OpenVLA — The Open-Source VLA Ecosystem
Duration: 60 min · Level: Advanced · Module: 5. Foundation Models & VLA Architecture · Focus: OpenVLA, open-source, fine-tuning, VLA
By the end of this lesson you will be able to explain and apply:
- OpenVLA architecture
- Performance
- Fine-tuning
- Action tokenization
- OpenVLA-OFT (2025 follow-up)
Why this matters
OpenVLA (June 2024, Stanford + Berkeley) is the first fully open-source VLA that matches RT-2-X performance on standard benchmarks.
Overview
OpenVLA (June 2024, Stanford + Berkeley) is the first fully open-source VLA that matches RT-2-X performance on standard benchmarks. Its release democratized VLA research: any lab can fine-tune a state-of-the-art general-purpose robot policy on their own hardware.
Key concepts
OpenVLA architecture: 7.5B parameters based on Prismatic VLM (SigLIP vision encoder + Llama 2 language model); actions tokenized as discrete language tokens
- Performance: matches RT-2-X on BridgeV2 benchmark, outperforms on several manipulation tasks; runs at 6 Hz on single A100 GPU, 1.5 Hz on NVIDIA Orin AGX
- Fine-tuning: LoRA fine-tuning on 200-500 demonstrations converges in 2-4 hours on single GPU; makes task-specific adaptation practical for small labs
- Action tokenization: continuous actions discretized to 256 bins per dimension, encoded as language tokens; allows use of LLM training infrastructure directly
- OpenVLA-OFT (2025 follow-up): parallel decoding + action chunking reduces latency to 25+ Hz; enables contact-rich, high-frequency manipulation
- Available at: github.com/openvla/openvla with pre-trained checkpoints on HuggingFace; Apache 2.0 license
Check your understanding
Try to recall each answer before expanding it.

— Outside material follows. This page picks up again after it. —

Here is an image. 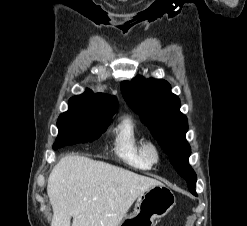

Q1. What do you know about OpenVLA architecture?
7.5B parameters based on Prismatic VLM (SigLIP vision encoder + Llama 2 language model); actions tokenized as discrete language tokens
Q2. What do you know about Performance?
matches RT-2-X on BridgeV2 benchmark, outperforms on several manipulation tasks; runs at 6 Hz on single A100 GPU, 1.5 Hz on NVIDIA Orin AGX
Q3. What do you know about Fine-tuning?
LoRA fine-tuning on 200-500 demonstrations converges in 2-4 hours on single GPU; makes task-specific adaptation practical for small labs
Q4. What do you know about Action tokenization?
continuous actions discretized to 256 bins per dimension, encoded as language tokens; allows use of LLM training infrastructure directly
Q5. What do you know about OpenVLA-OFT (2025 follow-up)?
parallel decoding + action chunking reduces latency to 25+ Hz; enables contact-rich, high-frequency manipulation
References
- OpenVLA: An Open-Source Vision-Language-Action Model — Kim et al. (2024). arXiv 2406.09246
← Previous: 5.2 π0 — Diffusion-Based Whole-Body Control · Next: 5.4 Diffusion Policy — Visuomotor Control via Denoising →
Part of Module 5: Foundation Models & VLA Architecture.